When Raissa Berg was six weeks old, her parents separated. Though her mother sued for custody, her father prevailed; he was a Christian and the Russian Orthodox Church decided such cases. Raissa and her brother Simon were baptized and raised by their father, paternal grandmother Klara L'vovna Berg, and stepmother Maria Mikhailovna Ivanova, who Lev Berg married in 1923.

==Education==

Berg graduated from St. Petersburg's German Lutheran school in 1929. She then earned a diploma in genetics from Leningrad University, where she studied under H. J. Muller. With the dissertation "Differences between wild and laboratory populations of Drosophila melanogaster: a hypothesis of genetic correlations," she earned a Candidate of Sciences degree from Leningrad State University. She began work on a doctoral dissertation, "Species as an Evolving System," in the early 1940s and officially defended it in 1964, earning a Doctor of Sciences degree from Novosibirsk's Institute of Cytology and Genetics.

==Scientific career==

After completing her studies in Leningrad, Berg moved to Moscow to work at the A. N. Severtsov Institute of Evolutionary Morphology under I. I. Schmalhausen. The institute was evacuated to Kazakhstan in 1941, but the following year Berg returned to Moscow to work on her doctoral dissertation. From 1944 to 1947 she worked as a senior researcher at the Severtsov Institute and part-time at the Zoological Institute of Moscow University. Lysenkoism pressured Soviet geneticists, pushing many researchers out of their institutions. By the time of Berg's dismissal from Moscow University, "there was only one geneticist at Moscow University's Department of Darwinism and one geneticist at the Institute of Evolutionary Morphology, and I was both of them." Berg continued botanical experiments to support her doctoral dissertation and published work relating to her father's expeditions.

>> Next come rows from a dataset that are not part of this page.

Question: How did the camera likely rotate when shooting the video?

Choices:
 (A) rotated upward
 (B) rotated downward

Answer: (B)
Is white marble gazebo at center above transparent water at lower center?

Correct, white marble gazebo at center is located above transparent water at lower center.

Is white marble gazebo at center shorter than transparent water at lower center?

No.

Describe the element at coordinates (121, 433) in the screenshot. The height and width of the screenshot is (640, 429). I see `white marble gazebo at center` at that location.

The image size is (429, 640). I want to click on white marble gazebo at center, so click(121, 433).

In 1948, Berg began work as an associate professor of the Herzen Leningrad Pedagogical Institute, and in 1949 moved to the All-Union Research Institute of Lake and River Fish Management. She then worked at Leningrad State University; between 1954 and 1963 she was an assistant, then associate professor, and finally senior research associate. From 1964 to 1968, Berg headed the Laboratory of Population Genetics of the Institute of Cytology and Genetics and worked as a lecturer at Novosibirsk State University.

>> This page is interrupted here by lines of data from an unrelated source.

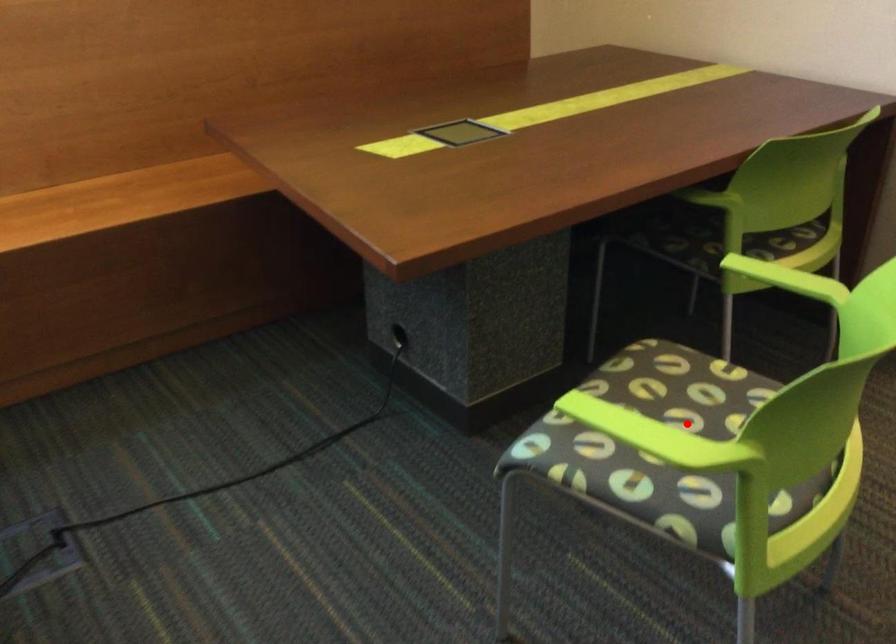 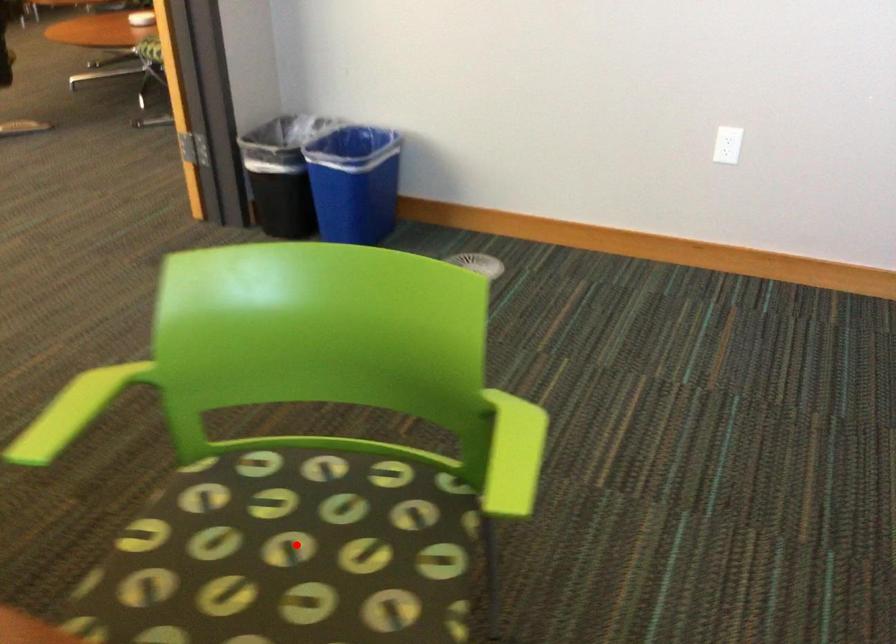 I am providing you with two images of the same scene from different viewpoints. A red point is marked on the first image and another point is marked on the second image. Does the point marked in image1 correspond to the same location as the one in image2?

Yes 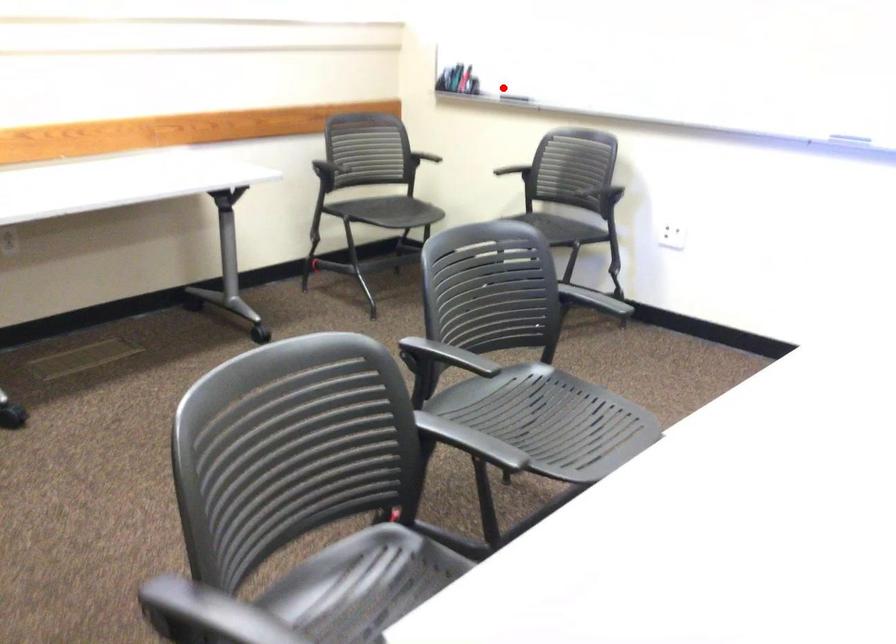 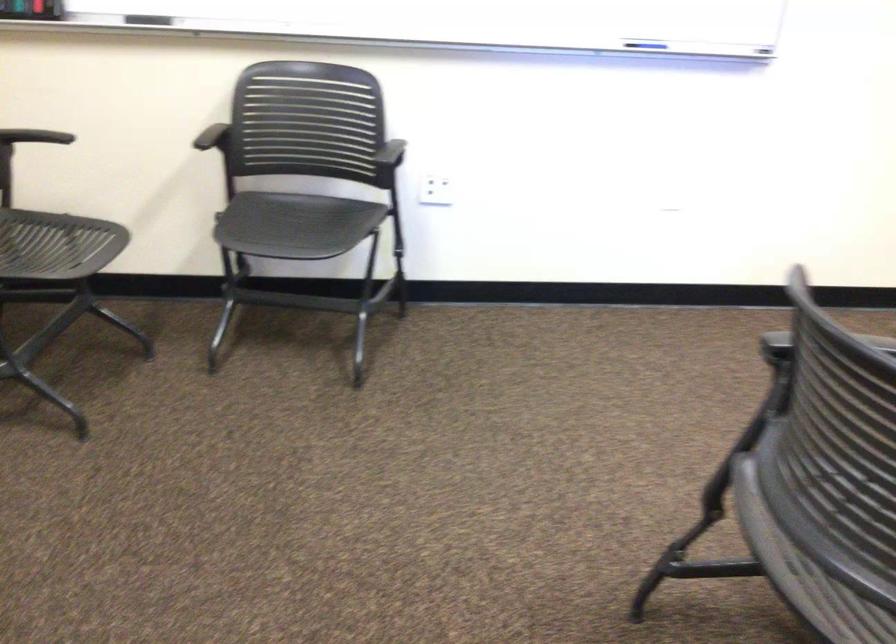 Question: I am providing you with two images of the same scene from different viewpoints. A red point is shown in image1. For the corresponding object point in image2, is it positioned nearer or farther from the camera?

Choices:
 (A) Nearer
 (B) Farther

Answer: (A) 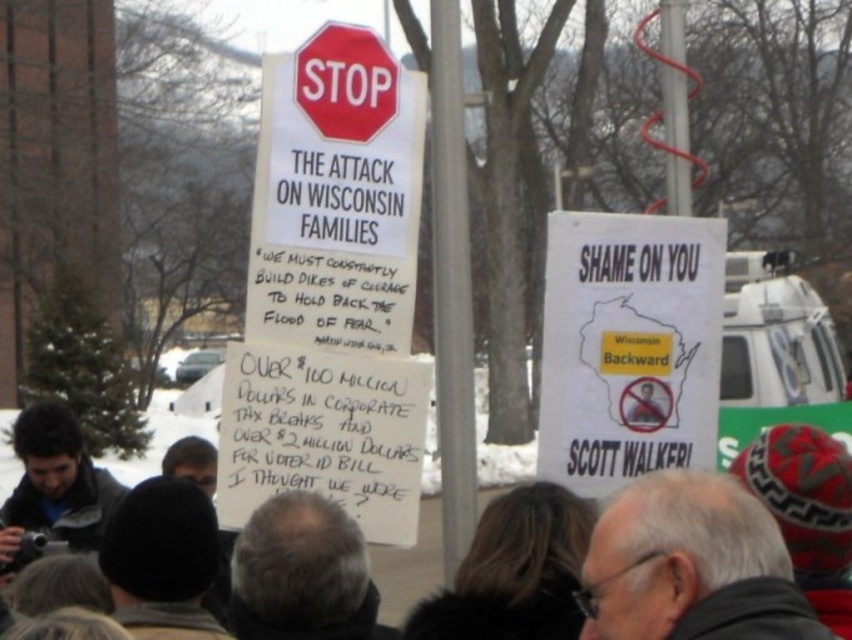 You are a photographer at the protest scene. You notice the dark gray knit hat at center and the dark gray jacket at lower left. Which object is taller?

The dark gray knit hat at center is taller than the dark gray jacket at lower left.

You are a photographer trying to capture a clear shot of the white paper poster at center right and the gray hair at upper right. Which object should you focus on first if you want to ensure both are in focus?

You should focus on the white paper poster at center right first because it is located above the gray hair at upper right, so adjusting focus starting from the closer object might help achieve sharpness for both.

You are a photographer trying to capture the protest scene. You notice the gray hair at upper right and the dark gray knit hat at center. Which object is positioned closer to your camera lens?

The gray hair at upper right is closer to the viewer than the dark gray knit hat at center, so the gray hair at upper right would be closer to your camera lens. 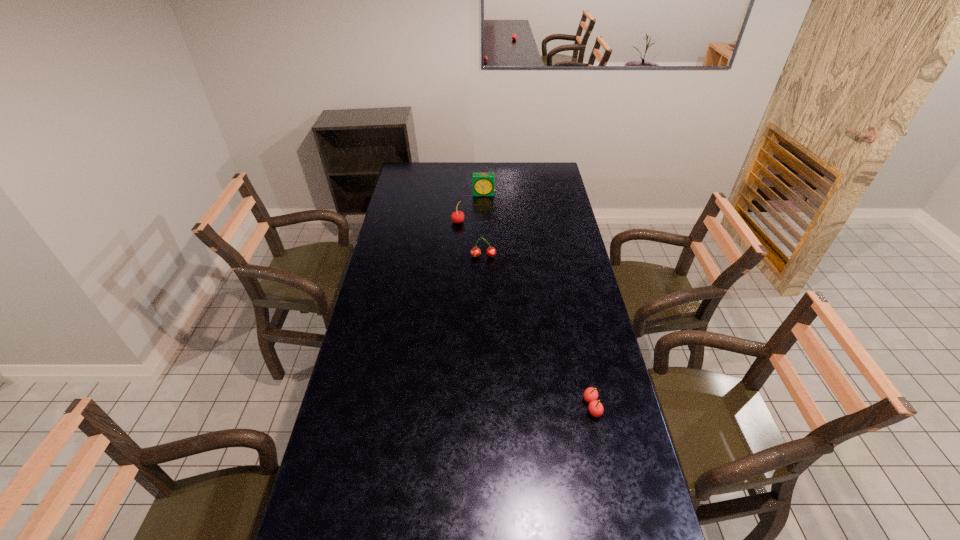 Identify the location of vacant region located 0.300m on the front of the rightmost object. (617, 526).

Locate an element on the screen. This screenshot has width=960, height=540. object that is at the right edge is located at coordinates (596, 409).

The width and height of the screenshot is (960, 540). In the image, there is a desktop. Find the location of `blank space at the far edge`. blank space at the far edge is located at coordinates (446, 174).

The height and width of the screenshot is (540, 960). I want to click on free point at the left edge, so click(399, 348).

Find the location of a particular element. blank area at the right edge is located at coordinates (579, 287).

After being forced out of Novosibirsk in 1968, Berg returned to Leningrad. She headed a group at the Agrophysical Institute of VASKhNIL from 1968 to 1970 and was a professor at Herzen Leningrad Pedagogical University from 1968 to 1974.

In the mid-1970s, Berg emigrated to the United States. She held a position at the University of Wisconsin–Madison from 1975 to 1981, and from 1984 to 1984 was a visiting professor at Washington University in St. Louis. She traveled and lectured extensively before relocating to France in 1994.

==Political opinions==

Berg was a non-conformist. The comparatively liberal Khrushchev regime and remote Novosibirsk Akademgorodok afforded her the opportunity to host gatherings of dissenter artists and writers. Along with several dozen other researchers working within the Siberian Division of the Russian Academy of Sciences, Berg signed a letter protesting the closed trials of dissidents. In 1968 she was condemned for "political irresponsibility" and retired from her work.

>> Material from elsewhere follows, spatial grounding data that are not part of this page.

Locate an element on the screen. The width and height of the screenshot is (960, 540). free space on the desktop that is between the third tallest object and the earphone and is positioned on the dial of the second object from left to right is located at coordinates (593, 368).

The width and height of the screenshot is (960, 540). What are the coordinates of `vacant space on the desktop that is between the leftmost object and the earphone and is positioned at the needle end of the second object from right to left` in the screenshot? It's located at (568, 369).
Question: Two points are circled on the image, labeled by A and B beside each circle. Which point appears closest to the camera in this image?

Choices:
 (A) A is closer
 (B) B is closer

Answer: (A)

Berg wrote in defense of N. V. Timoféeff-Ressovsky, a Russian-born scientist working in Nazi Germany. She asserted that he was interested in pure research, politically opposed to the Third Reich, reasonably concerned for his safety in Stalin's Soviet Union, and unfairly persecuted following World War II. In her memoir, Acquired Traits, Berg chronicled her own challenges working within the Soviet system.

==Personal life==

Berg married geneticist Valentin Sergeevich Kirpichnikov in 1945. The couple had two daughters, Elizaveta and Maria Kirpichnikova, born in 1947 and 1948, respectively.